The answer must be one number: the count of lines in the data below that include "المنتجات".

*** Opening Provided records ***

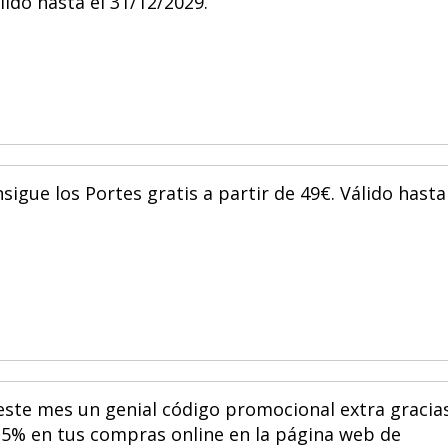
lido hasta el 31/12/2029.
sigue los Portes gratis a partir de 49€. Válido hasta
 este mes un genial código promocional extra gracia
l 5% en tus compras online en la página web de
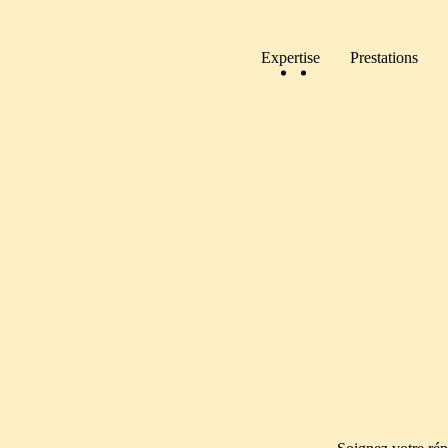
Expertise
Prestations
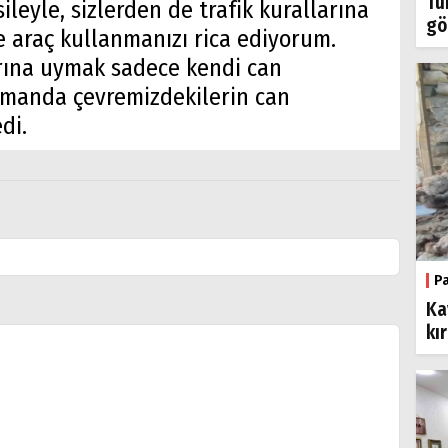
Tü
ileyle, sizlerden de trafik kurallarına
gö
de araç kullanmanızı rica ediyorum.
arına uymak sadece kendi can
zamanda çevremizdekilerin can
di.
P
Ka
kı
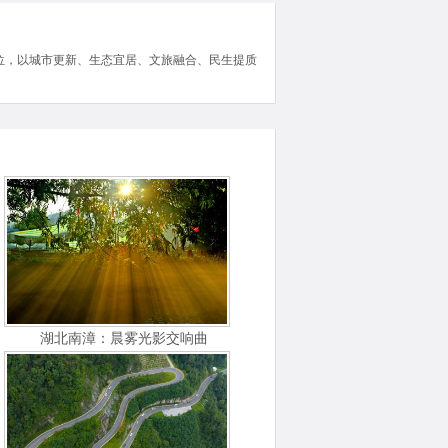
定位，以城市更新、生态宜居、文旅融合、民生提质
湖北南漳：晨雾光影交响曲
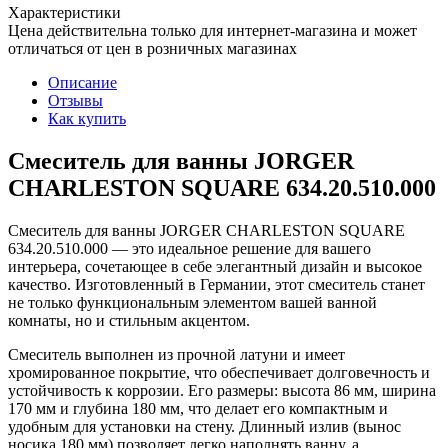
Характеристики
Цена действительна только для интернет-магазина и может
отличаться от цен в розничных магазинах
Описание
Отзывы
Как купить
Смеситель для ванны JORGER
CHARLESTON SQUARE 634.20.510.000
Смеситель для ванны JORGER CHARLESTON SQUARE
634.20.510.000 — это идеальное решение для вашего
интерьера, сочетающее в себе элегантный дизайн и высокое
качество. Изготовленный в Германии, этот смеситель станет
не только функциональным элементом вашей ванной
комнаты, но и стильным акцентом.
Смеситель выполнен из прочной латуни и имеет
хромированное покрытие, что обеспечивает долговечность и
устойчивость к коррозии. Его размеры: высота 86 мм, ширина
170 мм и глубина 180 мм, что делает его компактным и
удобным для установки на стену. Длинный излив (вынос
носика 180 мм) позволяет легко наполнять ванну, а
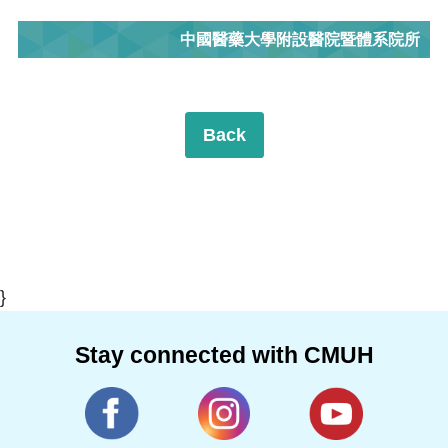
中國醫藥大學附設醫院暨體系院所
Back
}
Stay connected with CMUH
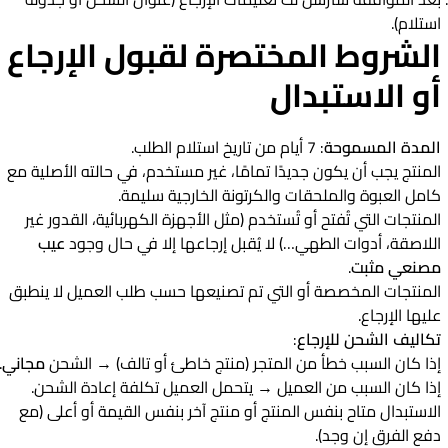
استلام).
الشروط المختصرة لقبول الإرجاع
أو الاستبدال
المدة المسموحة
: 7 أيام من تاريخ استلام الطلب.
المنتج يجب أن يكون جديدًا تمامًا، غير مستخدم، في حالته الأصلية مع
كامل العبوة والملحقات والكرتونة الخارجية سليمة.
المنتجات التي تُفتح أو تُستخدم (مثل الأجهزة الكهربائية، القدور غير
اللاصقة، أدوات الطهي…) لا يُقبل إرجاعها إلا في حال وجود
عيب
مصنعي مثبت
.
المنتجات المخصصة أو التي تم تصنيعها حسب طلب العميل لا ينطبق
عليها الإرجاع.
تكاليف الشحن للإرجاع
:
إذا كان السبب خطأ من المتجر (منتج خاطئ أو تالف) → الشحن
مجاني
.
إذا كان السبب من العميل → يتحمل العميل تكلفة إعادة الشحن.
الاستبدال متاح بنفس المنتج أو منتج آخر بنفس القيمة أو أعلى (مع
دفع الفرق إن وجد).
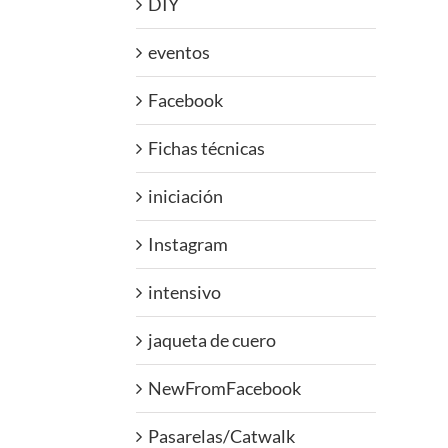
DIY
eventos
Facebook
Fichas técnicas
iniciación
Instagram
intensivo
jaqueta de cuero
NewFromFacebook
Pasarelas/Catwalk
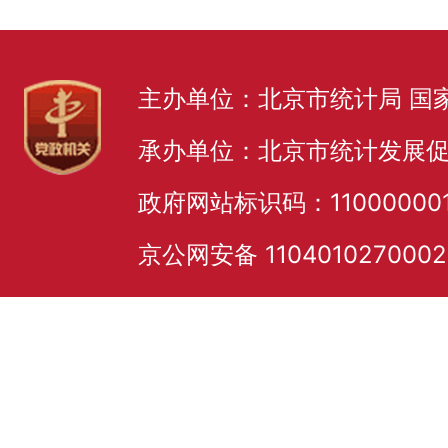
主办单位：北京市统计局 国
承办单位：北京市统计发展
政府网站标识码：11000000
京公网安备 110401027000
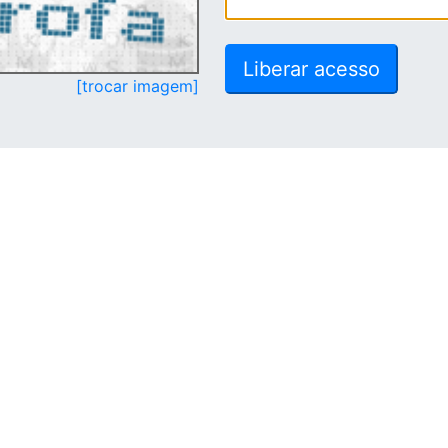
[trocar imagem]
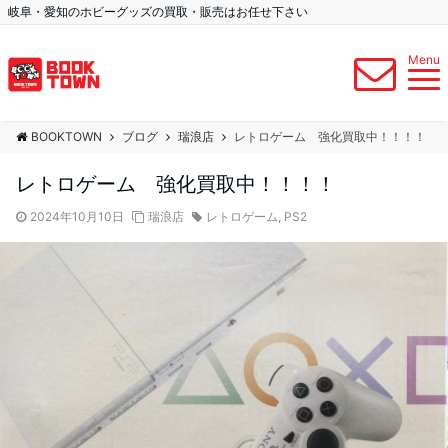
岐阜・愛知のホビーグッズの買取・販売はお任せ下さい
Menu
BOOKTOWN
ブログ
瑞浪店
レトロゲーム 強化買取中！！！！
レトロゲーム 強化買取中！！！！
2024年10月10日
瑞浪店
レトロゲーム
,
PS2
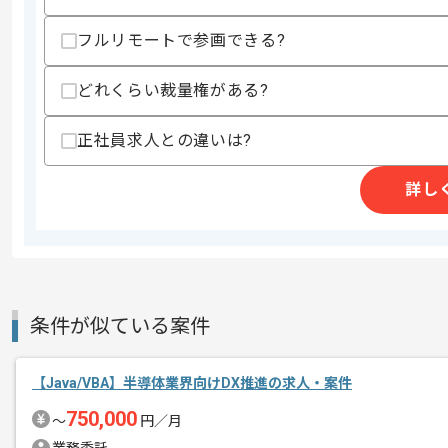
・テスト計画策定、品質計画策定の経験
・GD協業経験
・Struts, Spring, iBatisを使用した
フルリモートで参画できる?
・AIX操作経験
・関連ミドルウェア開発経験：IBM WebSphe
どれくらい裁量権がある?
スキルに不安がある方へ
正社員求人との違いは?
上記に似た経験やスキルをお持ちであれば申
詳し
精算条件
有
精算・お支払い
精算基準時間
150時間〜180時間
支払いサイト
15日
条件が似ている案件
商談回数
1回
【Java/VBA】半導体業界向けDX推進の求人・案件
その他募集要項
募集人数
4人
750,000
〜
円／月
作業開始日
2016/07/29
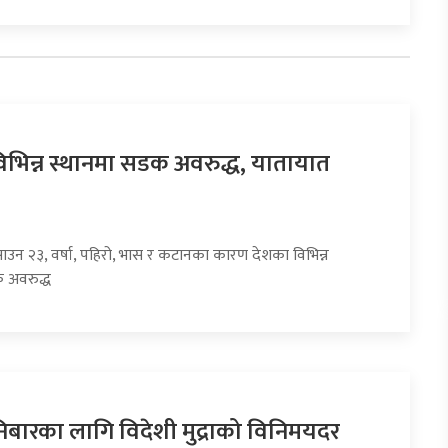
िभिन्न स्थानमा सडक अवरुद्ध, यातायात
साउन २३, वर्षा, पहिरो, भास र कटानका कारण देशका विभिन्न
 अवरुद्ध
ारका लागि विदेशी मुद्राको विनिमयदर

*** Closing Provided records ***

> **Response area**
2